Like much of the rest of the world, the last couple of weeks we’ve been recluses. This has made it blatantly clear how off-the-beaten path our house is. To get here one drives a mile down an unpaved road and then turns onto our private dirt road. The only cars that we see are driven by our neighbors – two families who are friendly people, but are tucked into their own corners of the woods here in Maine. I’ve walked out of my front door and gone on hikes for miles and not come across a soul. It’s isolated here, but only in terms of people.


Our house sits on a hill that faces a marsh. Behind us is 4,000 acres of forest. We have a lot of neighbors, but they’re quite shy and are active when we’re not. To get an idea of who else lives here, Steve installed a wildlife cam. First we set it up in a small field to the side of our house.


We weren’t surprised when it recorded glimpses of deer, porcupine and coyote. Then I suggested that we move the cam to an old path further back in the woods. This used to be a road to a quarry; saplings now block much of the way. This is the most open section of it.


We lucked out. On the second night after installation, a bobcat triggered the cam. Then, seconds later, another bobcat bounded into view!


Bobcats are solitary creatures who don’t like other cats in their territory. The only time that two travel together is because one is a youngster. Offspring live with their mothers for up to a year, until she has new kits. My best guess was that this is what we have here on the cam. But I was wrong! A certified Maine Trail Guide let me know that this is a he. Possibly the second bobcat is the same one – that he circled back and tripped the camera again. If so, he’s mighty fast. Those two images were within 30 seconds of each other.

Here’s a compilation of what the wildlife cam recorded.


Meanwhile, we have a lot of much noisier and in-your-face neighbors near the marsh. It’s a flyway for migratory birds, and many decide to stay here for the summer. Bald eagles. Egrets. Kingfisher. Geese. Ducks. Warblers. And more. The turtles are coming out of their winter slumber. I’ll be blogging about that soon. Stay tuned!

What neighbors do you have?

12 thoughts on “Trail Cam. Bobcats!

    • Terry Golson Post author

      I have fallen in love with porcupines! There’s one who includes our backyard lawn as part of its territory. It eats the clover flowers in the summer. Makes loud mumbling noises as it munches. Adorable.

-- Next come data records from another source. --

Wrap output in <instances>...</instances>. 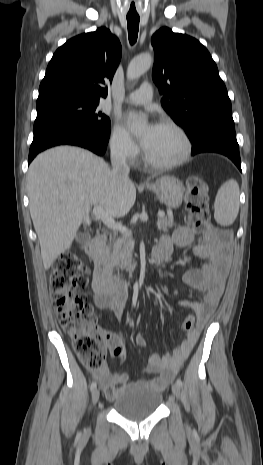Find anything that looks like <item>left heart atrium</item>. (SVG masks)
Returning <instances> with one entry per match:
<instances>
[{"label": "left heart atrium", "mask_w": 263, "mask_h": 465, "mask_svg": "<svg viewBox=\"0 0 263 465\" xmlns=\"http://www.w3.org/2000/svg\"><path fill=\"white\" fill-rule=\"evenodd\" d=\"M132 121V117H129L127 119V122L130 123ZM158 125L156 124H150L147 129L145 130L144 134L141 137V143L144 147H146L152 138L154 132L156 131Z\"/></svg>", "instance_id": "left-heart-atrium-1"}]
</instances>
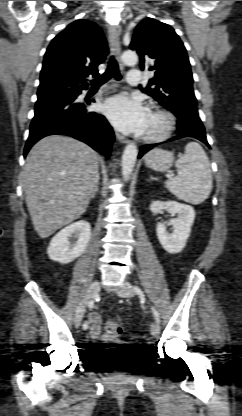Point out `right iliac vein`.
Returning <instances> with one entry per match:
<instances>
[{
	"mask_svg": "<svg viewBox=\"0 0 242 416\" xmlns=\"http://www.w3.org/2000/svg\"><path fill=\"white\" fill-rule=\"evenodd\" d=\"M100 290V283L98 281H94L89 286V289L87 291V294L85 295L83 301L80 303L76 314H75V326L78 327L83 319L85 308L88 304V302L94 298Z\"/></svg>",
	"mask_w": 242,
	"mask_h": 416,
	"instance_id": "1",
	"label": "right iliac vein"
}]
</instances>
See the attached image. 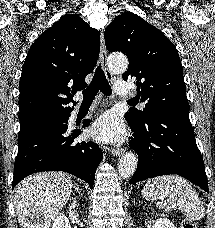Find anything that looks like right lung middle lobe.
Masks as SVG:
<instances>
[{
    "instance_id": "dd1d6c3e",
    "label": "right lung middle lobe",
    "mask_w": 215,
    "mask_h": 228,
    "mask_svg": "<svg viewBox=\"0 0 215 228\" xmlns=\"http://www.w3.org/2000/svg\"><path fill=\"white\" fill-rule=\"evenodd\" d=\"M65 122L66 114H55L20 123V133L18 139L28 136L42 128L64 124Z\"/></svg>"
}]
</instances>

    • Terry Golson Post author

      He’s not allowed near the edges of the woods and walks are always on leash! He has a fenced area to pee in at night. He’s smaller than a rabbit!

  • Laura Allemand

    Love the wildlife cam. Maybe this can replace your hemcan, which I miss! We also have much of the same wildlife as you, just not as abundant as we live closer to town. Porcupines are cute from afar, but my neighbor’s horse once got a little too close to one, and pulling out those quills was terrible. Glad they’re few and far between around here. My daughter and I recently spied a bobcat on an early evening trail ride. I think we interrupted its hunting, and it bounded through the tall grass away from us. It was so beautiful.

    We also have mountain lions around here, which unfortunately don’t mix well with children and pets. My neighbor lost a couple of goats to one recently. Hopefully they’d be no match for my boss mare if they tangled!

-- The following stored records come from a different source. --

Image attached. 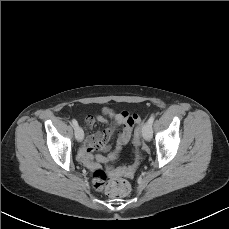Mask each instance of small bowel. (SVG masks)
Masks as SVG:
<instances>
[{
  "instance_id": "obj_1",
  "label": "small bowel",
  "mask_w": 229,
  "mask_h": 229,
  "mask_svg": "<svg viewBox=\"0 0 229 229\" xmlns=\"http://www.w3.org/2000/svg\"><path fill=\"white\" fill-rule=\"evenodd\" d=\"M111 120L113 125L121 126L122 131L118 134L115 147L109 148L108 141L114 135V128L110 127L104 131L87 135L83 138L82 145L77 152L78 160L90 169H96L100 164L108 165L114 162L122 147L127 144L131 138L133 127L140 118L136 114H131L127 111L120 113L114 112L112 109L105 107L102 109V115L96 117L88 116L85 119V124L92 127L96 122L107 123ZM108 151L107 155H93L95 150ZM111 174H115L116 170L112 166H107Z\"/></svg>"
}]
</instances>
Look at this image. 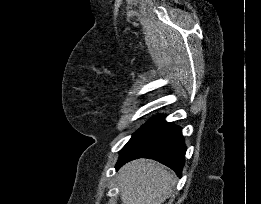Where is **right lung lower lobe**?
<instances>
[{
	"label": "right lung lower lobe",
	"mask_w": 261,
	"mask_h": 204,
	"mask_svg": "<svg viewBox=\"0 0 261 204\" xmlns=\"http://www.w3.org/2000/svg\"><path fill=\"white\" fill-rule=\"evenodd\" d=\"M185 152L181 128L166 122L164 116H157L137 130L121 149L116 169L128 161L144 157L157 160L181 176Z\"/></svg>",
	"instance_id": "right-lung-lower-lobe-1"
}]
</instances>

    • Terry Golson Post author

      Mountain lions are the one animal I’m truly afraid of. We don’t have any here. At least the experts say we don’t. But it’s perfect habitat for them, and they’ll arrive at some point. I do worry about porcupine quills! One reason that Scooter stays on a leash is because he’d walk right into one before he realized it. A friend’s dog tangled with one, got a quill embedded in the esophagus, and after an $8,000 surgery, recovered.

  • Kim

    Wow! What a shot! Was the cam placed in the vicinity of where the guide found claw marks? Last night many of my neighbors were visited by a bear, including two families across the road who had their coops broken into. It’s an active time of year for wildlife!

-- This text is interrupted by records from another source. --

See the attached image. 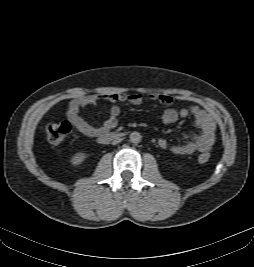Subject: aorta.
Returning a JSON list of instances; mask_svg holds the SVG:
<instances>
[{
    "mask_svg": "<svg viewBox=\"0 0 254 267\" xmlns=\"http://www.w3.org/2000/svg\"><path fill=\"white\" fill-rule=\"evenodd\" d=\"M142 140V136L139 132L134 131L130 134V141L134 144L140 143Z\"/></svg>",
    "mask_w": 254,
    "mask_h": 267,
    "instance_id": "1",
    "label": "aorta"
}]
</instances>
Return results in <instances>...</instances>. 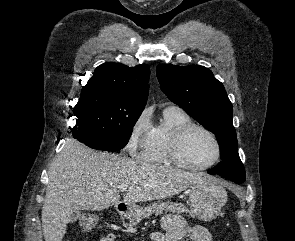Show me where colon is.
<instances>
[{
	"label": "colon",
	"mask_w": 295,
	"mask_h": 241,
	"mask_svg": "<svg viewBox=\"0 0 295 241\" xmlns=\"http://www.w3.org/2000/svg\"><path fill=\"white\" fill-rule=\"evenodd\" d=\"M95 223H96V221L94 220L93 217H89L86 219V226L87 227H92L95 225Z\"/></svg>",
	"instance_id": "5ec220e1"
}]
</instances>
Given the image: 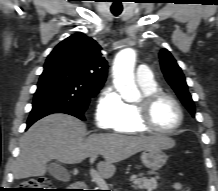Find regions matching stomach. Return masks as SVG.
I'll list each match as a JSON object with an SVG mask.
<instances>
[{
	"label": "stomach",
	"instance_id": "1",
	"mask_svg": "<svg viewBox=\"0 0 218 191\" xmlns=\"http://www.w3.org/2000/svg\"><path fill=\"white\" fill-rule=\"evenodd\" d=\"M167 155L163 152V149L149 148L143 151L141 155V161L143 165L152 171L159 170L167 162Z\"/></svg>",
	"mask_w": 218,
	"mask_h": 191
}]
</instances>
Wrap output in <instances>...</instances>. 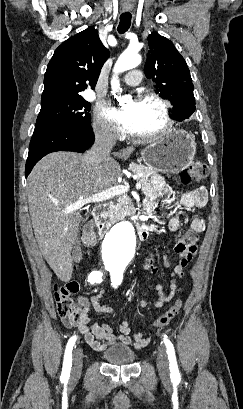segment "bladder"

    • Terry Golson Post author

      The clawed sapling was not much further down the trail. Bears and chickens – yet another reason why those small coops that look like dog houses are a bad idea.

  • Jan

    Brilliant, big thank you to Steve I was hoping you would set up a camera. What camera is it they are really clear pics, am hoping to put up one myself to see what gets round the chicken coop at night. We only have foxes, badgers and deer plus all the usual small animals. Plenty of bird life of all sorts from small to large. Stay safe and enjoy your wonderful backyard 🙂

  • Gin

    Interesting post. Thank you. I would like to put up a web cam, but haven’t gotten around to it.
    As much time as I spend in the woods, I’ve only seen one bobcat.
    We have an occasional lion around here, but not often. Bears are increasing in number, hope they stay away from my chicken coop.
    Just wondering if you have many wolves there. There aren’t any around here anymore, at least not that anyone knows about.

    • Terry Golson Post author

      No wolves here, but it used to be wolf country. There are wolves further north over the border in Canada. There are reports of coyote/wolf crosses, which have different hunting patterns and social organizations than either of their parents.